Setting up Hadoop with 2 workers

7 min readNov 4, 2020

What is Hadoop?

Apache Hadoop is a collection of open-source software utilities that facilitates using a network of many computers to solve problems involving massive amounts of data and computation. It provides a software framework for distributed storage and processing of big data using the MapReduce programming model. Hadoop was originally designed for computer clusters built from commodity hardware, which is still the common use. It has since also found use on clusters of higher-end hardware. All the modules in Hadoop are designed with a fundamental assumption that hardware failures are common occurrences and should be automatically handled by the framework.

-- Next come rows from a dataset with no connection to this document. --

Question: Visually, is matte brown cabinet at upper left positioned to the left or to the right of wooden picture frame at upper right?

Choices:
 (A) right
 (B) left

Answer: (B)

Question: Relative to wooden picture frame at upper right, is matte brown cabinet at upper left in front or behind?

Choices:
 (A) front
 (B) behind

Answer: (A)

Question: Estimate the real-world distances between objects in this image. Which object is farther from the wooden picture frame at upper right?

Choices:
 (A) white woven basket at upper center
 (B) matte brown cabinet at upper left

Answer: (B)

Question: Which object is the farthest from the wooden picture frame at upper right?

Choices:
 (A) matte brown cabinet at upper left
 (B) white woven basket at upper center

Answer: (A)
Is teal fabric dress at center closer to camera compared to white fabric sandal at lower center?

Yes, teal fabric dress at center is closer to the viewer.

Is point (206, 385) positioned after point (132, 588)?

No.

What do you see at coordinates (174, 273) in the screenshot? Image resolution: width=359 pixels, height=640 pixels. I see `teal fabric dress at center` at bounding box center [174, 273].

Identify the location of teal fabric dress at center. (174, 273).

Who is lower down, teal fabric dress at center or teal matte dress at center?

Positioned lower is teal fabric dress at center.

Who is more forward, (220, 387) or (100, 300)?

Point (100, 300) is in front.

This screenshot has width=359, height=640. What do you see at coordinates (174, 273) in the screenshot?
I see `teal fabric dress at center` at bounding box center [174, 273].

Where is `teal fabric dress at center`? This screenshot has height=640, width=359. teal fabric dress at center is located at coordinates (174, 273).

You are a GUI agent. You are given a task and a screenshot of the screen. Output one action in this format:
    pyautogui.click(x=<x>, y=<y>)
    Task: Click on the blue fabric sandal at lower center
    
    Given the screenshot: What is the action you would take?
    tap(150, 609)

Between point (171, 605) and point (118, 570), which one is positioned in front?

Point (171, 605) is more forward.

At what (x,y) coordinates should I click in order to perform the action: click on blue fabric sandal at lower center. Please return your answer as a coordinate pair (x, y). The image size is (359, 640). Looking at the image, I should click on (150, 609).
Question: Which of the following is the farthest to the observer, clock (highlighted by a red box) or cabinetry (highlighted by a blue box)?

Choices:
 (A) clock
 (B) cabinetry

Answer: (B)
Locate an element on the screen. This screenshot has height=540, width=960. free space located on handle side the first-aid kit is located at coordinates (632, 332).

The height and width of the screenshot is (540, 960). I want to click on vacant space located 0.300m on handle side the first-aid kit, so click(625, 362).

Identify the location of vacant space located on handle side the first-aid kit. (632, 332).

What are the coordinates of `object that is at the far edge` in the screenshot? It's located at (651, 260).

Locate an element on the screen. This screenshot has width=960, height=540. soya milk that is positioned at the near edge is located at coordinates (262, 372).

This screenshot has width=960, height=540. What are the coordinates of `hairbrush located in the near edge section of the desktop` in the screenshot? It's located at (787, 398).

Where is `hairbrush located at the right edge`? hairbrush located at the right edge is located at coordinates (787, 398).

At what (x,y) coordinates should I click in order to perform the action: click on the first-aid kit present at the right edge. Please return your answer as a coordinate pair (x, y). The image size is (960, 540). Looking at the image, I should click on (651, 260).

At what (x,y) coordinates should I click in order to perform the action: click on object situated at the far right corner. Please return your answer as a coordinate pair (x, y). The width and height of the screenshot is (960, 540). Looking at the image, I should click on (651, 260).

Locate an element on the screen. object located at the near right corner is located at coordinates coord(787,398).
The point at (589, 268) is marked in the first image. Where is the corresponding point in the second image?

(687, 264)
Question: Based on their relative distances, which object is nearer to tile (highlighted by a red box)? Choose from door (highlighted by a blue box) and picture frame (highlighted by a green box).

Architecture of a multi-node cluster

A small Hadoop cluster includes a single master and multiple worker nodes. The master node consists of a Job Tracker, Task Tracker, NameNode, and DataNode. A slave or worker node acts as both a DataNode and TaskTracker, though it is possible to have data-only and compute-only worker nodes. These are normally used only in nonstandard applications.
Hadoop requires Java Runtime Environment (JRE) 1.6 or higher. The standard startup and shutdown scripts require that Secure Shell (SSH) be set up between nodes in the cluster.

#1 Configure your network

On your Virtual Machine application go to settings and then network. Allow all in Promiscuous Mode.

#2 Install SSH

First let’s update our machine.

sudo apt-get update

And then, for the SSH instalation:

sudo apt install ssh

#3 Install PDSH

Use the following command:

sudo apt install pdsh

#4 Edit .bashrc

Just type:

nano .bashrc

And then add the following line to the end of the file:

export PDSH_RCMD_TYPE=ssh

It will look like this:

#5 Generating a SSH key

To generate a SSH key, you will have to use the following command. After that press ENTER everytime you have to.

ssh-keygen -t rsa -P ""

#6 Authorize the SSH key

For this step you will have to copy the public key that we just created to the authorized keys file.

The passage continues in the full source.